Остаток дня Младина не знала покоя. Почему она должна идти отдельно от сестер – ее ждет нечто особенное? Теперь Младина уже не могла закрывать глаза на то, что с ней происходит нечто необычное. Почему она стала видеть, слышать, чувствовать столько такого, о чем другие не подозревают?
И Угляна может знать, что с ней происходит.
Ой! Уж не «волховской недуг» ли ее мучает? От этой мысли мороз продрал по коже, на глазах выступили слезы. Младина встала, безотчетно сделала несколько быстрых шагов, словно хотела убежать от этой участи. Бывает, что духи сами выбирают человека себе на служение и овладевают им против воли. Избавиться от них невозможно – даже если и удастся отогнать, толку и смысла в жизни такого человека все равно не будет, исчахнет от тоски и пустоты. Ни работа, ни семья, ни еда, ни отдых и веселье не пойдут впрок. Такому человеку одна дорога – в волхвиты. В лес… Как Угляна…

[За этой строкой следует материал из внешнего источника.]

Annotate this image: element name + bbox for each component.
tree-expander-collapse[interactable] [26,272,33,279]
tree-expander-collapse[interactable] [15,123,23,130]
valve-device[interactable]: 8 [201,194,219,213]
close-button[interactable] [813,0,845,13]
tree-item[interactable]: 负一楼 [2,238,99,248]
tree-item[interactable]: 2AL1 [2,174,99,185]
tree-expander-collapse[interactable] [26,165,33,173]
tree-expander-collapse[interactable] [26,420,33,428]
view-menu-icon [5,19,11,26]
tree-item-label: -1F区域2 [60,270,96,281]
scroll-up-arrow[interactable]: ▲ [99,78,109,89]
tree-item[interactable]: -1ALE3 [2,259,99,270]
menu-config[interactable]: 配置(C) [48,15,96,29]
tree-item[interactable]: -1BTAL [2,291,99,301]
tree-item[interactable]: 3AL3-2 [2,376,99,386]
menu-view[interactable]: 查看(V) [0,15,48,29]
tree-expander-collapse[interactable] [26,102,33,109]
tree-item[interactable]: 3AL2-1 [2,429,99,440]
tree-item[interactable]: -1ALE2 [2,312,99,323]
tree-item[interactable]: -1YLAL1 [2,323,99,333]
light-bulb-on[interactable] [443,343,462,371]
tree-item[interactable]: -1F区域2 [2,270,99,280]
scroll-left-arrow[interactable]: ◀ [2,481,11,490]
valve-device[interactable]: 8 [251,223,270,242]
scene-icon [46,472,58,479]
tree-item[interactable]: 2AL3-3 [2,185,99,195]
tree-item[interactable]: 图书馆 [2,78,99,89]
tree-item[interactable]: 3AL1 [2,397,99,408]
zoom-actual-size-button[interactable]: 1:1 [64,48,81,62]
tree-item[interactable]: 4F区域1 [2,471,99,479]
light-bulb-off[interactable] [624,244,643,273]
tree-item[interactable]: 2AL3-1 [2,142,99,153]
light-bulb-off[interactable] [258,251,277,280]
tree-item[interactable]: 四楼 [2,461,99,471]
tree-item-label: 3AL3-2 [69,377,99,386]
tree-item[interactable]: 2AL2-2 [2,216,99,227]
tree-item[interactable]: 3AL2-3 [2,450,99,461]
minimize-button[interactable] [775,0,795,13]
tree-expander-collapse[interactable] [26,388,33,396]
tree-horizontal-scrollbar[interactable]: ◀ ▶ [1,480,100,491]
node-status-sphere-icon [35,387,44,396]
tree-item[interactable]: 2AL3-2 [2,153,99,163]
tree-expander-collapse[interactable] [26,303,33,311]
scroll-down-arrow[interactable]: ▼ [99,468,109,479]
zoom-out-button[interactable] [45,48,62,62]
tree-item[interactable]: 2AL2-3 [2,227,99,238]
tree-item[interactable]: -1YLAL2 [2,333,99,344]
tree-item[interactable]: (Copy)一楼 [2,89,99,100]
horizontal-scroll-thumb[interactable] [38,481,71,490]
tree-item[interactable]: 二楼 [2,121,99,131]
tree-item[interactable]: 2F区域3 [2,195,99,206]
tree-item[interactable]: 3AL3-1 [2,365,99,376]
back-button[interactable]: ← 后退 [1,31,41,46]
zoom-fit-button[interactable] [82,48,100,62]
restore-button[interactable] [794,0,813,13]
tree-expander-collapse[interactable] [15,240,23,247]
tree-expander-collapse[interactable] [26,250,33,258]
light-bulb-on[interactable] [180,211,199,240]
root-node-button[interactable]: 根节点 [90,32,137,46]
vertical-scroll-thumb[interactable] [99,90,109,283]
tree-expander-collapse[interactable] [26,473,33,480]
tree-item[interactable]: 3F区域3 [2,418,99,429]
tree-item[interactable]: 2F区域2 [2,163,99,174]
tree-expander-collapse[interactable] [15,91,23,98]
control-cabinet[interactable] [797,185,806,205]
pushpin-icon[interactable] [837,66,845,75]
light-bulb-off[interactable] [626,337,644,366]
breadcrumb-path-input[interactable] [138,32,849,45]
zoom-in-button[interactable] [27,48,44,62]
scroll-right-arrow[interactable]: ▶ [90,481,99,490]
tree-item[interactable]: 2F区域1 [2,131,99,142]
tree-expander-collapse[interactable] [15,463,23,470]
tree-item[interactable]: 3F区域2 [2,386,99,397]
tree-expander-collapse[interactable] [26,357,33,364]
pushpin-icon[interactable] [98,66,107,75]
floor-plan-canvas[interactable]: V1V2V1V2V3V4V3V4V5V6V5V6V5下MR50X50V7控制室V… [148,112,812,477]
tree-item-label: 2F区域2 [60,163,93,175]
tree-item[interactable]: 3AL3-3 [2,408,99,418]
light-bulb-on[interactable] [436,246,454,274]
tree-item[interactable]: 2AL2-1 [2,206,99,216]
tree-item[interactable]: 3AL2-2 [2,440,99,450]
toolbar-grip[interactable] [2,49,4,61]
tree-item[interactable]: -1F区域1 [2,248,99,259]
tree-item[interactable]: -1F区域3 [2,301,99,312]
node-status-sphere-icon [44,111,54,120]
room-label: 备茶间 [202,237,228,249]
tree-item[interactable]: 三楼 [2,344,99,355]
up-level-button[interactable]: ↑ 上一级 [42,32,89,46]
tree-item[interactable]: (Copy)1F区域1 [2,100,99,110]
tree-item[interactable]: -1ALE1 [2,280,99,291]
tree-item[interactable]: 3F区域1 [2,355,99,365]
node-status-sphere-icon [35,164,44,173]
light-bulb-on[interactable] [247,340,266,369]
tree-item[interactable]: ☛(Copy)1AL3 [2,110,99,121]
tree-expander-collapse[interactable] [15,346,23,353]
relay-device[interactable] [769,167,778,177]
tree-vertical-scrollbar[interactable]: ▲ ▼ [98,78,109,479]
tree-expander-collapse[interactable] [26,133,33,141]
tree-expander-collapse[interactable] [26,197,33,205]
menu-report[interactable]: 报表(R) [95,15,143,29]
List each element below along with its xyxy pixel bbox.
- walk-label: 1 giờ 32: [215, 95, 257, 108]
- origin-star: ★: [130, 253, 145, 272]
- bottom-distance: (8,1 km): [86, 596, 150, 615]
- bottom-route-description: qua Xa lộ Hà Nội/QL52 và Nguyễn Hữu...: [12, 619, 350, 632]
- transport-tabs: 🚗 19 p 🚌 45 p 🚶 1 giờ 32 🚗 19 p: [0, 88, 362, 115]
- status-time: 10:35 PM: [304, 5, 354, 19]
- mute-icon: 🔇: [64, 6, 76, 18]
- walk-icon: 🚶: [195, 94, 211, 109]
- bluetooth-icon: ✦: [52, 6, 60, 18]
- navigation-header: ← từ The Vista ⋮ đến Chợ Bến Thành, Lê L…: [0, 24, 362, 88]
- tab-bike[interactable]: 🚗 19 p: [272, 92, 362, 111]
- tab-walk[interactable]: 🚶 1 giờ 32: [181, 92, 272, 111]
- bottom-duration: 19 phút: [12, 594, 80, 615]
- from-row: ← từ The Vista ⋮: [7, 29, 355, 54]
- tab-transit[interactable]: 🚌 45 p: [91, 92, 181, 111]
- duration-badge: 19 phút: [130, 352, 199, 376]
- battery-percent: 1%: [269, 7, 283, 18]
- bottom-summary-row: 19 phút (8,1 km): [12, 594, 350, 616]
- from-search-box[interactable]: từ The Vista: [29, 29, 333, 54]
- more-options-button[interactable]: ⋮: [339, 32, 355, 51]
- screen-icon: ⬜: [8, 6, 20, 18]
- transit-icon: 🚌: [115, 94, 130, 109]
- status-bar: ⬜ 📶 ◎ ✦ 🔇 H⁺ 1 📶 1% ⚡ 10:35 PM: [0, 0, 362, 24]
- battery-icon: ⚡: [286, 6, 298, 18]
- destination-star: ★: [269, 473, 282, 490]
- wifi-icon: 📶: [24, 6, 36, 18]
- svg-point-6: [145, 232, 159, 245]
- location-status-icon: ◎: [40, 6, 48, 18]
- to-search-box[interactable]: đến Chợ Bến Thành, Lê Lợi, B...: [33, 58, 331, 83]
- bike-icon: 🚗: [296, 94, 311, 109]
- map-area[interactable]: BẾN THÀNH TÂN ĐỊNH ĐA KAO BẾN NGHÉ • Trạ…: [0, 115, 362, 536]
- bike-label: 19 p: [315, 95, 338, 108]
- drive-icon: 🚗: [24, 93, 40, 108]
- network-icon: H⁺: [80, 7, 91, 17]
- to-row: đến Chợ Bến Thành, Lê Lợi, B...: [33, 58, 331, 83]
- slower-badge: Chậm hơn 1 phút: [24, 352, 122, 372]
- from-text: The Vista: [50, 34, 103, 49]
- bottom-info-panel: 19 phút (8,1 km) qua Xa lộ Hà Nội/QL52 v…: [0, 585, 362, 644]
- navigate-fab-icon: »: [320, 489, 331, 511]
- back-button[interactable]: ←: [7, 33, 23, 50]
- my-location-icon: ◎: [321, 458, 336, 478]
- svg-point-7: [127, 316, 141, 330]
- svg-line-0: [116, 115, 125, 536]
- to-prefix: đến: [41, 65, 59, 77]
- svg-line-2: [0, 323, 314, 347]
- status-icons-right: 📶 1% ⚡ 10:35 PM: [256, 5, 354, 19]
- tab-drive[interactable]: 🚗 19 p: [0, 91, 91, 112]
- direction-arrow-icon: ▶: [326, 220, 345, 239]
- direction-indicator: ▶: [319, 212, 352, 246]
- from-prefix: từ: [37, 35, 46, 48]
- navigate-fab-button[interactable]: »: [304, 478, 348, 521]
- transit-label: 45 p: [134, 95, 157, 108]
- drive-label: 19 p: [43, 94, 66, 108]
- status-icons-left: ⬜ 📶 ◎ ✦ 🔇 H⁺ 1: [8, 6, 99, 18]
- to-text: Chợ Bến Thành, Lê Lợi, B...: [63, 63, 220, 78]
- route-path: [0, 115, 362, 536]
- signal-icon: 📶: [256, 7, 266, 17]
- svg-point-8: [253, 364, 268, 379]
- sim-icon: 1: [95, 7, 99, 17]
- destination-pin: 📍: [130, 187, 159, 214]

О чуры, да неужели ее, Младину, избрали духи? И она станет новой сежанской волхвитой после Угляны, поселится в старой избе-развалюхе… не будет у нее ни мужа, ни детей… ничего… Ни любви, ни привета, только боязливое уважение бывших родичей… О нет!
Младина с трудом удержалась от желания разрыдаться навзрыд, побежать к матери, зарыться, как в детстве, ей в передник и там найти спасение от всех мыслимых бед. Слезами горю не поможешь. Но ведь иного объяснения и правда нет! Давно… с Ладиного дня, с того часа, когда сжигали старуху Марену, она ощущает в себе это необычное. Уже нельзя сказать, что ей померещилось, надо смотреть правде в глаза. И…
Неужели ей придется уйти в лес навсегда! Неужели она не вернется от волхвиты, станет ее выученицей и преемницей, и напрасно Леденичи надеются заполучить ее в невестки… А она еще на Данемила давеча поглядывала! Ах, что Данемил, сейчас Младина с радостью пошла бы за лопоухого Вьяла, только бы стать молодухой, как все, хлопотать у печи, накрывать мужу на стол, как придет с поля, вынашивать и рожать детей… Захотелось вцепиться в скамью, в дверной косяк, будто невидимый вихрь грозил унести ее из родной избы в неведомые дали.
Но от судьбы не увернешься, не спрячешься. И захотелось, чтобы поскорее настал вечер, поскорее пойти к Угляне и узнать наконец свою участь. Все что угодно лучше этой неизвестности!
* * *Остаток дня Младина пряталась по углам и ушла из дому, едва солнце стало клониться к закату. Мужчины еще домой не вернулись, мать, Муравица и бабка провожали ее молча.
Идти предстояло долго, поэтому Младина снарядилась как следует: повязала голову теплым платком, надела вязаные шерстяные высокие чулки, праздничную шушку из белого сукна с полосками красной тесьмы на вороте и рукавах. С собой взяла лукошку.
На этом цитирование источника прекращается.